INPUT MATERIAL START
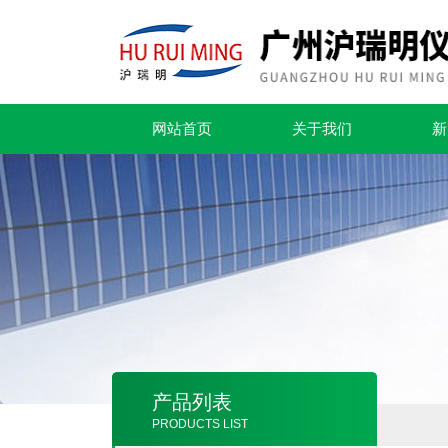
网站首页
关于我们
新
产品列表
PRODUCTS LIST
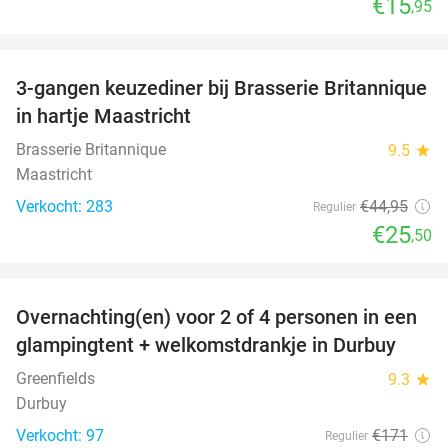
€15
,95
favorite_border
3-gangen keuzediner bij Brasserie Britannique
43%
in hartje Maastricht
Brasserie Britannique
9.5
star
Maastricht
Verkocht: 283
€44
,95
Regulier
€25
,50
favorite_border
Overnachting(en) voor 2 of 4 personen in een
36%
glampingtent + welkomstdrankje in Durbuy
Greenfields
9.3
star
Durbuy
Verkocht: 97
€171
Regulier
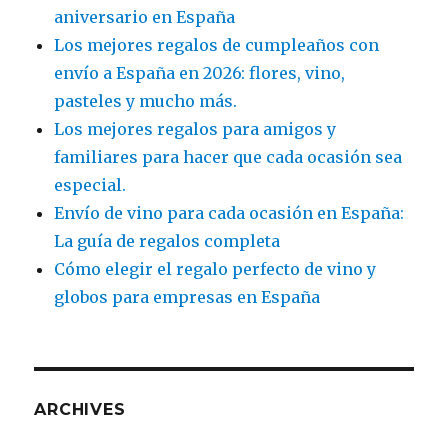
aniversario en España
Los mejores regalos de cumpleaños con
envío a España en 2026: flores, vino,
pasteles y mucho más.
Los mejores regalos para amigos y
familiares para hacer que cada ocasión sea
especial.
Envío de vino para cada ocasión en España:
La guía de regalos completa
Cómo elegir el regalo perfecto de vino y
globos para empresas en España
ARCHIVES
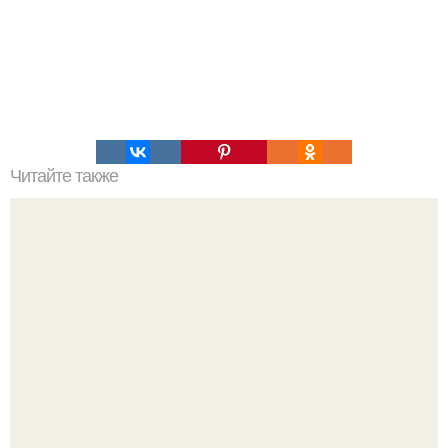
Читайте также
Мы отмеряем удобрения "НА ГЛАЗОК".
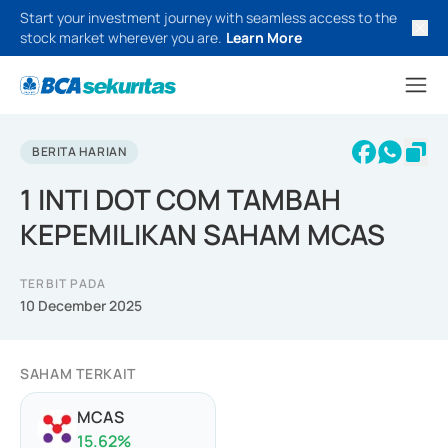
Start your investment journey with seamless access to the
stock market wherever you are.
Learn More
BERITA HARIAN
1 INTI DOT COM TAMBAH
KEPEMILIKAN SAHAM MCAS
TERBIT PADA
10 December 2025
SAHAM TERKAIT
MCAS
15.62
%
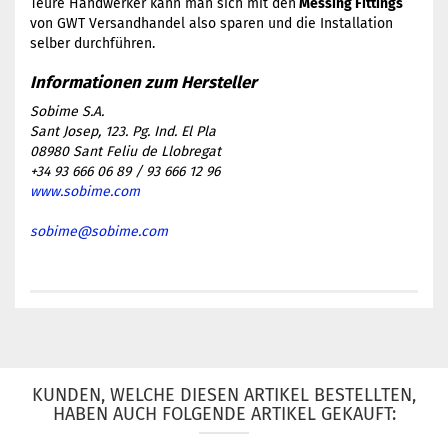
​Teure Handwerker kann man sich mit den
Messing Fittings
von GWT Versandhandel also sparen und die Installation
selber durchführen.
Sobime S.A.
Sant Josep, 123. Pg. Ind. El Pla
08980 Sant Feliu de Llobregat
+34 93 666 06 89 / 93 666 12 96
www.sobime.com
sobime@sobime.com
KUNDEN, WELCHE DIESEN ARTIKEL BESTELLTEN,
HABEN AUCH FOLGENDE ARTIKEL GEKAUFT:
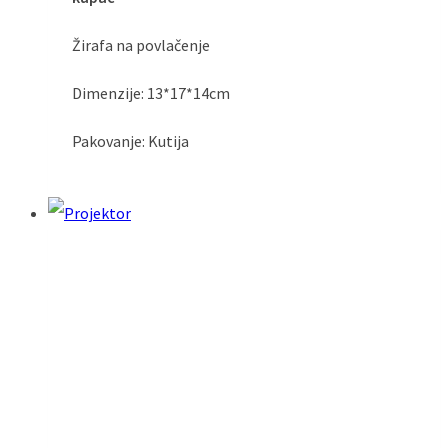
Žirafa na povlačenje
Dimenzije: 13*17*14cm
Pakovanje: Kutija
INPUT MATERIAL END
ABOUT THIS EXERCISE
Scan the data above. Return every line with "España" in it.

RESULT
aniversario en España
envío a España en 2026: flores, vino,
Envío de vino para cada ocasión en España:
globos para empresas en España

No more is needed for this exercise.